■ PROBLEM STATEMENT:
The lines from the one holding "Wrap output in" to the end of the records below, exactly as written, are the only thing to return.

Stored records
---
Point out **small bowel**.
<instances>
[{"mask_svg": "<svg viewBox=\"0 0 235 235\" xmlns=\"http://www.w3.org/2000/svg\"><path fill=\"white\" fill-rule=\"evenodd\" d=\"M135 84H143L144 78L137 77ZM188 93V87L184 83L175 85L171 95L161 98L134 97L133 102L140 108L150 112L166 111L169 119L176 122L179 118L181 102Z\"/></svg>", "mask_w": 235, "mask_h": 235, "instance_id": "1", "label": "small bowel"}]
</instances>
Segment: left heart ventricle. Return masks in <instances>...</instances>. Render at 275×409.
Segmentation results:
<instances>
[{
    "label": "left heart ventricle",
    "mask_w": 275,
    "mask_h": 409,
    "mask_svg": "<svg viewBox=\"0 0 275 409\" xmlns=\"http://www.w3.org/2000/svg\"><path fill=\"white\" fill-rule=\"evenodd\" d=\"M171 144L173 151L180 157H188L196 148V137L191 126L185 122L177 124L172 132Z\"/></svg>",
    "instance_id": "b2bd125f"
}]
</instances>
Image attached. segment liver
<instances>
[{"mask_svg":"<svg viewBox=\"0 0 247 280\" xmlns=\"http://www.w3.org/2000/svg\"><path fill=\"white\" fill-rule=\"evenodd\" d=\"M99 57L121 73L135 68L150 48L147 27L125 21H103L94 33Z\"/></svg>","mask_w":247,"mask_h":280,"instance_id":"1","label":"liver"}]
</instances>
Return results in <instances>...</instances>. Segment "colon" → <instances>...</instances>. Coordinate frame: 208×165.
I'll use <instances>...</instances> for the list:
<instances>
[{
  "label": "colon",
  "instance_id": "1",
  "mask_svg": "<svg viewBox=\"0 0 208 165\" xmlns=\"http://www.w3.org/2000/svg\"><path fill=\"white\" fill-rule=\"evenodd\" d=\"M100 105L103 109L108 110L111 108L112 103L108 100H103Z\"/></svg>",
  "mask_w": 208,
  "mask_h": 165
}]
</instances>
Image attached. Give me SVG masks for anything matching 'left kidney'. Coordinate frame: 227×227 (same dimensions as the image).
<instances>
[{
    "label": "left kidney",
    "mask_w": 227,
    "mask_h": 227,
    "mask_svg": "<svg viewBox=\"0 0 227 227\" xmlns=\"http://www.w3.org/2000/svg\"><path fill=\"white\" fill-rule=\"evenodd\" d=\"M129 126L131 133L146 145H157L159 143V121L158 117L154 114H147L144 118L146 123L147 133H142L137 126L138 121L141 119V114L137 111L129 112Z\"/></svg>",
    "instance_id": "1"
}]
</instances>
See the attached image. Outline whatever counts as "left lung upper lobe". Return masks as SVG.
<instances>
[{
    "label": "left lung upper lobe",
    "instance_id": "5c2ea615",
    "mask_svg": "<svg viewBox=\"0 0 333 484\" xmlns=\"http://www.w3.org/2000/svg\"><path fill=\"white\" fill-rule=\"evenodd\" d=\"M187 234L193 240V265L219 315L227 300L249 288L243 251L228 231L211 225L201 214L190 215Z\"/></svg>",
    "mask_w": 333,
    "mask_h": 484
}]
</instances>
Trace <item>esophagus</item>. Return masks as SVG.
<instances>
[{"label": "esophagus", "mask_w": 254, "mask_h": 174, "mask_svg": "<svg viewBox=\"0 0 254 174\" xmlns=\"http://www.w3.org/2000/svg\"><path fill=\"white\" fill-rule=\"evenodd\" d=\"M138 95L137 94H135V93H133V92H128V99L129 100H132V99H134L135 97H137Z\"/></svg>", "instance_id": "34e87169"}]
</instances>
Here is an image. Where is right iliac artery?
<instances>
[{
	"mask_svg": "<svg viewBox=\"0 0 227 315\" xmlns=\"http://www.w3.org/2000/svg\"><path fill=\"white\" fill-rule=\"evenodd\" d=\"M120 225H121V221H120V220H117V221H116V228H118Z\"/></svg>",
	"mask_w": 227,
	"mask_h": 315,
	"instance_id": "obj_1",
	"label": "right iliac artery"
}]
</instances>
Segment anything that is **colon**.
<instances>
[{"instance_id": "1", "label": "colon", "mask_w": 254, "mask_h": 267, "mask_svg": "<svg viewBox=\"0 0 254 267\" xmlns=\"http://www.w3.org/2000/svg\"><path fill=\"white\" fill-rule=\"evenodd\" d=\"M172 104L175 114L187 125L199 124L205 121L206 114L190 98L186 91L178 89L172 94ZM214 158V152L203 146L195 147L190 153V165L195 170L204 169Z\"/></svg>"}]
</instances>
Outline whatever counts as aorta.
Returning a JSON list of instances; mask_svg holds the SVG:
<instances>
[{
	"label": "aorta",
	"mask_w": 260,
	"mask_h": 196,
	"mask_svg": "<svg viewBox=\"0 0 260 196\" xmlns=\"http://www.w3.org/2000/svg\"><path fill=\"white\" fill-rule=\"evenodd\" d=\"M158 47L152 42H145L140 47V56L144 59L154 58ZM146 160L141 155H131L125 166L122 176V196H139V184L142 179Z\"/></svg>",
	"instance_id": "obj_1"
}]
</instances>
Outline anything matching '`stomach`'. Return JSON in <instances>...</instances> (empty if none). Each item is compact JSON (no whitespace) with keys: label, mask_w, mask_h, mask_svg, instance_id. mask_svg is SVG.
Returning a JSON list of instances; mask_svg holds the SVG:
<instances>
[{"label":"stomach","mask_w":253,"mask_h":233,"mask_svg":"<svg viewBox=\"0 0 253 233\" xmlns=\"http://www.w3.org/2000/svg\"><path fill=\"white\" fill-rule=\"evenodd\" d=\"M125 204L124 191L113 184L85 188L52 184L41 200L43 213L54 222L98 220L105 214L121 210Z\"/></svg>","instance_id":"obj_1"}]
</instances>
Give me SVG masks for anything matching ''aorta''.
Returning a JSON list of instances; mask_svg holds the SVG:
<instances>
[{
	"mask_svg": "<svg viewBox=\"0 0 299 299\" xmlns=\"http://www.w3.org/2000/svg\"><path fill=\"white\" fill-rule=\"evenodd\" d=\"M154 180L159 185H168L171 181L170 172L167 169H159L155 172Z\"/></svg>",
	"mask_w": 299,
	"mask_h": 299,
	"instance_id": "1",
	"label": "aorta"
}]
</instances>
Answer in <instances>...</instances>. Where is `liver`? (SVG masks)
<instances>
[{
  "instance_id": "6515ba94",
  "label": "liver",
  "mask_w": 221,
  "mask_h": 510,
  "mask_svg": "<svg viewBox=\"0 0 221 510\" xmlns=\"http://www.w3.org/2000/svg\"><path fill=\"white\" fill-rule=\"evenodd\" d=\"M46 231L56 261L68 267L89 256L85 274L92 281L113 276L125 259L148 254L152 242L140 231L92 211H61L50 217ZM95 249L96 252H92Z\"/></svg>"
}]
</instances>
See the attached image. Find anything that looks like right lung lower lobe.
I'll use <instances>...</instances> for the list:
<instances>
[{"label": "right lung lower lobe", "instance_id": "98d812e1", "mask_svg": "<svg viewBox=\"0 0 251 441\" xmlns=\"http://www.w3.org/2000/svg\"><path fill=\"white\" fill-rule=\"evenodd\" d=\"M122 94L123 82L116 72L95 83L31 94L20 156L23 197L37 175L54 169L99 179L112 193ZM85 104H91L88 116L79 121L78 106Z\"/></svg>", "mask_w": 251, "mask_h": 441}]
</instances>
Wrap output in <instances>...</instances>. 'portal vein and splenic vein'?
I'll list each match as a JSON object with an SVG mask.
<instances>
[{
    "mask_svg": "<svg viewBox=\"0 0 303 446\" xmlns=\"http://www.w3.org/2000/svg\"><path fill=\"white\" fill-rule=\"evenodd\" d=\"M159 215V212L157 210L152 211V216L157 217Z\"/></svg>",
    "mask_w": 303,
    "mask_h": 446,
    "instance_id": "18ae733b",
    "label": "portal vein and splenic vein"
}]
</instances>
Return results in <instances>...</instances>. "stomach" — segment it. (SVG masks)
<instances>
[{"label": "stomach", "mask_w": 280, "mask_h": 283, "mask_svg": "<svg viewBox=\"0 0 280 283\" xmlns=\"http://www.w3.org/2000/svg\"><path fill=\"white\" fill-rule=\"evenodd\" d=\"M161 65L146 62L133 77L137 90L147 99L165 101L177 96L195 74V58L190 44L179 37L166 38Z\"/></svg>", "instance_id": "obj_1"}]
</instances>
---
■ SOLVED PROBLEM:
Wrap output in <instances>...</instances>. 'portal vein and splenic vein'?
I'll list each match as a JSON object with an SVG mask.
<instances>
[{
    "mask_svg": "<svg viewBox=\"0 0 303 446\" xmlns=\"http://www.w3.org/2000/svg\"><path fill=\"white\" fill-rule=\"evenodd\" d=\"M159 215V212L157 210L152 211V216L157 217Z\"/></svg>",
    "mask_w": 303,
    "mask_h": 446,
    "instance_id": "18ae733b",
    "label": "portal vein and splenic vein"
}]
</instances>
Return results in <instances>...</instances>. "stomach" — segment it. (SVG masks)
<instances>
[{"label": "stomach", "mask_w": 280, "mask_h": 283, "mask_svg": "<svg viewBox=\"0 0 280 283\" xmlns=\"http://www.w3.org/2000/svg\"><path fill=\"white\" fill-rule=\"evenodd\" d=\"M161 65L146 62L133 77L137 90L147 99L165 101L177 96L195 74V58L190 44L179 37L166 38Z\"/></svg>", "instance_id": "obj_1"}]
</instances>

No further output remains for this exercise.